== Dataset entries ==
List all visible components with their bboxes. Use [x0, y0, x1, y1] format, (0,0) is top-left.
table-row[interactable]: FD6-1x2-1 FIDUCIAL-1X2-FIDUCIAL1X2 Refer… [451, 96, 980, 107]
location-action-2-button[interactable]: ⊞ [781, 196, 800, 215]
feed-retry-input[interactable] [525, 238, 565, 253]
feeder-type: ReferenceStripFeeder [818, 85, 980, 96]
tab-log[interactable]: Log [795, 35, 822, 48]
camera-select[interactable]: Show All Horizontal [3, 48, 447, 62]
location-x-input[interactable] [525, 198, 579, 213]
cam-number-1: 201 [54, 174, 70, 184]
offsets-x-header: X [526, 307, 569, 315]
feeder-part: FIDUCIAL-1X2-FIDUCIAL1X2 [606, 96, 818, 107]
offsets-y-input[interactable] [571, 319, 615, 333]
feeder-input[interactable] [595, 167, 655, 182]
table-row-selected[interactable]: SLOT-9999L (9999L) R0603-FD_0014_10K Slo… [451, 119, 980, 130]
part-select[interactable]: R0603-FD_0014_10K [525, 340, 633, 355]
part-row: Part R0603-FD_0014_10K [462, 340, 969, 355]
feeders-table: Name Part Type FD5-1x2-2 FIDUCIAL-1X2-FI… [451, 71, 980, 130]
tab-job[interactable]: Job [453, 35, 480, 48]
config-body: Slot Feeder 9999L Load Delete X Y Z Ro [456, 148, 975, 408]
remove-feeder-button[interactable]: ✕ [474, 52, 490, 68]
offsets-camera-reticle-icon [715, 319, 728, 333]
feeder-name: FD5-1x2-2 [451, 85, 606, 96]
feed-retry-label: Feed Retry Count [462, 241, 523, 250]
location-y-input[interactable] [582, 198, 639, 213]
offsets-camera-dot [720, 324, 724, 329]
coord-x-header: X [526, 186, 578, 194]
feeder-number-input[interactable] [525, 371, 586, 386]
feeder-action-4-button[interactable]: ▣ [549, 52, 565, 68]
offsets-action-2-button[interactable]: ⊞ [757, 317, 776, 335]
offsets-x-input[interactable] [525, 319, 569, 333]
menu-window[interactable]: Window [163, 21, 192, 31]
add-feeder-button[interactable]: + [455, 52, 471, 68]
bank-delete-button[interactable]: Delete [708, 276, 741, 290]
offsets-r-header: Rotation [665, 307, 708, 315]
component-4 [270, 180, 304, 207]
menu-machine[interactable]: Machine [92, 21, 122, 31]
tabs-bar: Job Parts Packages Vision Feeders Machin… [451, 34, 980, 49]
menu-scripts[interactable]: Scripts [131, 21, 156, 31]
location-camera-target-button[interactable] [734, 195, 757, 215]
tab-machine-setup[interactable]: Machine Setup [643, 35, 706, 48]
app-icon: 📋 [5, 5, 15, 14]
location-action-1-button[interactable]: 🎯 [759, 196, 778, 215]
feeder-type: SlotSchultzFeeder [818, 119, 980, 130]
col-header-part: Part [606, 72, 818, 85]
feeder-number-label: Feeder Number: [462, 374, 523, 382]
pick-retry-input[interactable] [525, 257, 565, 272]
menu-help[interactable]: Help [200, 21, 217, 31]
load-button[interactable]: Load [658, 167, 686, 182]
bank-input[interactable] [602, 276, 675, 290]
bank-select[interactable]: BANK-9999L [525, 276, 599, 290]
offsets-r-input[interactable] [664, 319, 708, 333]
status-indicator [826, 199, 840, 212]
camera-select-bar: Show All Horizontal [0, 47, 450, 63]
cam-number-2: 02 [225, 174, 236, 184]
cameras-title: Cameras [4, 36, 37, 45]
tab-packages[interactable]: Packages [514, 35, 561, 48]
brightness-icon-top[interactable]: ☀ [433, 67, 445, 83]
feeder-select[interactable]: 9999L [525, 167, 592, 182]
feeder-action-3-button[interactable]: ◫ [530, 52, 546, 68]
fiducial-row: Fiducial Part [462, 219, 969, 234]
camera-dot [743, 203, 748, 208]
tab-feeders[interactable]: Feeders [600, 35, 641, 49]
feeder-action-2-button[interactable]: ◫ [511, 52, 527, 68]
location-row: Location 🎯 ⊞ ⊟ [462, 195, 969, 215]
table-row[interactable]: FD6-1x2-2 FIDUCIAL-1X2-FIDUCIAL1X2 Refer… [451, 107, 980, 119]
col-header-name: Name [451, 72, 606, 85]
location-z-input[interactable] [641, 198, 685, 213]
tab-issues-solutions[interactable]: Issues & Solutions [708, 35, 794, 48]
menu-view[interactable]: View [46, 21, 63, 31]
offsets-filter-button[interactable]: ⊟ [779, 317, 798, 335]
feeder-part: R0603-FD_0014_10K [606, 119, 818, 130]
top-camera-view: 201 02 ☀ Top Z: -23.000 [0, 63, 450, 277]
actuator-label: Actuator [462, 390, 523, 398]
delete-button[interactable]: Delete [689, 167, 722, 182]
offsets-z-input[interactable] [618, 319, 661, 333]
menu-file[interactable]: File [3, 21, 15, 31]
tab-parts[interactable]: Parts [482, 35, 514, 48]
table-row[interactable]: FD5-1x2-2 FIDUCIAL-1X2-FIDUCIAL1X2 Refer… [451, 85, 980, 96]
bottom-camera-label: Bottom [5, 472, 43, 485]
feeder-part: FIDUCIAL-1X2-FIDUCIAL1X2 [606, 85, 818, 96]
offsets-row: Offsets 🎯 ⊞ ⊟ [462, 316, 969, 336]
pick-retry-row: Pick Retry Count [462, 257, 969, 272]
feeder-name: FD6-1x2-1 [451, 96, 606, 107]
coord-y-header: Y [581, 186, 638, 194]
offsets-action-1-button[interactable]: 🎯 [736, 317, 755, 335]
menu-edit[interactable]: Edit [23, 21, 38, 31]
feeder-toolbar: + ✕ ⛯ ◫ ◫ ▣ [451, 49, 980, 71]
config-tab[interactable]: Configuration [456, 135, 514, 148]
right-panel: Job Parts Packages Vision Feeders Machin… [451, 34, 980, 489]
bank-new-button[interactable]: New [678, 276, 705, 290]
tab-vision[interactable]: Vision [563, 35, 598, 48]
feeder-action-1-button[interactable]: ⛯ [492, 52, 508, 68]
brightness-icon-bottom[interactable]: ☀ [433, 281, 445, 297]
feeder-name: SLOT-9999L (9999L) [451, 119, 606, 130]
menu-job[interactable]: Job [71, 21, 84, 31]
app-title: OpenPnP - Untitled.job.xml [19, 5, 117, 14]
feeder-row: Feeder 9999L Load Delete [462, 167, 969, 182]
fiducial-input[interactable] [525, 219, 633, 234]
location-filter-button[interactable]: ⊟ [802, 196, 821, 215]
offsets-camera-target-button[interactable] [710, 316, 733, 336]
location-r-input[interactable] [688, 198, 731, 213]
--
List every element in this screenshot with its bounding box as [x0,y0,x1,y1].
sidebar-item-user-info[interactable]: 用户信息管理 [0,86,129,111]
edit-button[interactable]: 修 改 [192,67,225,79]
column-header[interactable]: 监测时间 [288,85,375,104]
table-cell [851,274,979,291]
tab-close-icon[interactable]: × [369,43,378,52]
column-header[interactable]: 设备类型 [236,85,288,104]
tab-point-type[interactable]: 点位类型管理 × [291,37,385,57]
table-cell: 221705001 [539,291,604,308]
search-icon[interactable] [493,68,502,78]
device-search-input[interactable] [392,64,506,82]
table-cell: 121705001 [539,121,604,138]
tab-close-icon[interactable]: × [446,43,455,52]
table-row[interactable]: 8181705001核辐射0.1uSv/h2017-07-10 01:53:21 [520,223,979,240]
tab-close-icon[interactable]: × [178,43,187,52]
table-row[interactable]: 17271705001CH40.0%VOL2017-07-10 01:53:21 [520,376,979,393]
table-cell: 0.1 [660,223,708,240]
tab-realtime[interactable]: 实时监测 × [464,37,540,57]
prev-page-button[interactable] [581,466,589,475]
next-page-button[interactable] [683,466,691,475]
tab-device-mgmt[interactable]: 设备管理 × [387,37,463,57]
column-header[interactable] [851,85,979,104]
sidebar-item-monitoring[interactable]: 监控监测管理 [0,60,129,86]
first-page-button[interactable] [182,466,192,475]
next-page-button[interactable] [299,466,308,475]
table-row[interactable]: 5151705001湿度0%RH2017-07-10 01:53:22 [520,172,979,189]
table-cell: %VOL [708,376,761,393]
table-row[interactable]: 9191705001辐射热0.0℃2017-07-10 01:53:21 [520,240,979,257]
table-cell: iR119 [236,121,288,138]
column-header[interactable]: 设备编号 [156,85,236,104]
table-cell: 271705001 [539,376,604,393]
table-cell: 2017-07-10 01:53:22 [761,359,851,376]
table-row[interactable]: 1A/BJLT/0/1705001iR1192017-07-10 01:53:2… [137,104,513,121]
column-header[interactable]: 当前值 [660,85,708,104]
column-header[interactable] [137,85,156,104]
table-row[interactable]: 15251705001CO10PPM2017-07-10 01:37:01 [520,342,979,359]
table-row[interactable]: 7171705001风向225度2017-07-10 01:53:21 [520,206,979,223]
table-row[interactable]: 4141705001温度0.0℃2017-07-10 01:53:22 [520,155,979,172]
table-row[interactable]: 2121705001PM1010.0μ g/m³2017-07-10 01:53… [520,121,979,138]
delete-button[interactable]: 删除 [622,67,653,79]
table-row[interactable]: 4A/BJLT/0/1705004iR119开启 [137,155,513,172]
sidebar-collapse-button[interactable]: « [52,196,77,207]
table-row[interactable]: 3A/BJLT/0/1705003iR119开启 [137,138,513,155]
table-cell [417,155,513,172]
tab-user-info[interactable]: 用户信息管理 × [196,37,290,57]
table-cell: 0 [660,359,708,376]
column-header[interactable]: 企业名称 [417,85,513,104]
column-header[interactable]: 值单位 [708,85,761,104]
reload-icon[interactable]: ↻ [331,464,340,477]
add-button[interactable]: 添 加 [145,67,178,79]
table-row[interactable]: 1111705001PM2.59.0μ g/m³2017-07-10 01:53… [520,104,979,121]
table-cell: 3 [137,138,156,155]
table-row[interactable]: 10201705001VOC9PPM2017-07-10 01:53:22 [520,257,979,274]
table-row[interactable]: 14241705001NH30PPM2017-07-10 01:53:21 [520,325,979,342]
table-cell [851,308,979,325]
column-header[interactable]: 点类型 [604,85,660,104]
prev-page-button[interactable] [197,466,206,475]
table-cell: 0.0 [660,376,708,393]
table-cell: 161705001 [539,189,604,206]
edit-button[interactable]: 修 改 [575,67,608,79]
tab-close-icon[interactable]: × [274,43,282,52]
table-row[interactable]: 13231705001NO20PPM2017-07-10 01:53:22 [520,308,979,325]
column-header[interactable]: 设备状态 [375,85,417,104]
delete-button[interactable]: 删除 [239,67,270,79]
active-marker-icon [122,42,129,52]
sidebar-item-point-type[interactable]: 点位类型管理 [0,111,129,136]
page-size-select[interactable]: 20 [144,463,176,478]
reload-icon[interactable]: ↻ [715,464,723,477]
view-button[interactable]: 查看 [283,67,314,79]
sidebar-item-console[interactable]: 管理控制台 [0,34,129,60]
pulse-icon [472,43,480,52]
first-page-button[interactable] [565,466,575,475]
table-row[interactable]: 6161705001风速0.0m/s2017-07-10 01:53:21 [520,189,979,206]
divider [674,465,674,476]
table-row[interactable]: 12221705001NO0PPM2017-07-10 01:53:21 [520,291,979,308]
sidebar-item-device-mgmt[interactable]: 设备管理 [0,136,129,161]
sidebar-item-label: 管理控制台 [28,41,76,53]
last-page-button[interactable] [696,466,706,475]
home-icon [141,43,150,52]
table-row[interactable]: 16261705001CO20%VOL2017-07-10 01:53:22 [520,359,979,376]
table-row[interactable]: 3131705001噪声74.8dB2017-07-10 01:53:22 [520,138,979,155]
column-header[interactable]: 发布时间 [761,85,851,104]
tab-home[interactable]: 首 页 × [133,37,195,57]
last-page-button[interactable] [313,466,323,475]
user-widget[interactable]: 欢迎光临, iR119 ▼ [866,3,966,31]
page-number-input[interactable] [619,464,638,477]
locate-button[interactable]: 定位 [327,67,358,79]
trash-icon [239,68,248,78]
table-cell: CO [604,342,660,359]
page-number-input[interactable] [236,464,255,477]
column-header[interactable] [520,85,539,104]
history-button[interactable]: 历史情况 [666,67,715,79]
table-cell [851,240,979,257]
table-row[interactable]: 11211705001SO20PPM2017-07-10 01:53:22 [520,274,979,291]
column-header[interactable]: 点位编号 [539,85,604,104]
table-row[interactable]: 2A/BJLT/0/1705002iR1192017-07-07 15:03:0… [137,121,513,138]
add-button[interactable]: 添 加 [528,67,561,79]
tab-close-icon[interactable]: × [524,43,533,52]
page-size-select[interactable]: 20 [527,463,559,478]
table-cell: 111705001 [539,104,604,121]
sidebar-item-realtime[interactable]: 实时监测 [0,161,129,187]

== Work to complete ==
Search the records for the string "first" and return every line in which it occurs.

== Solution ==
first-page-button[interactable] [182,466,192,475]
first-page-button[interactable] [565,466,575,475]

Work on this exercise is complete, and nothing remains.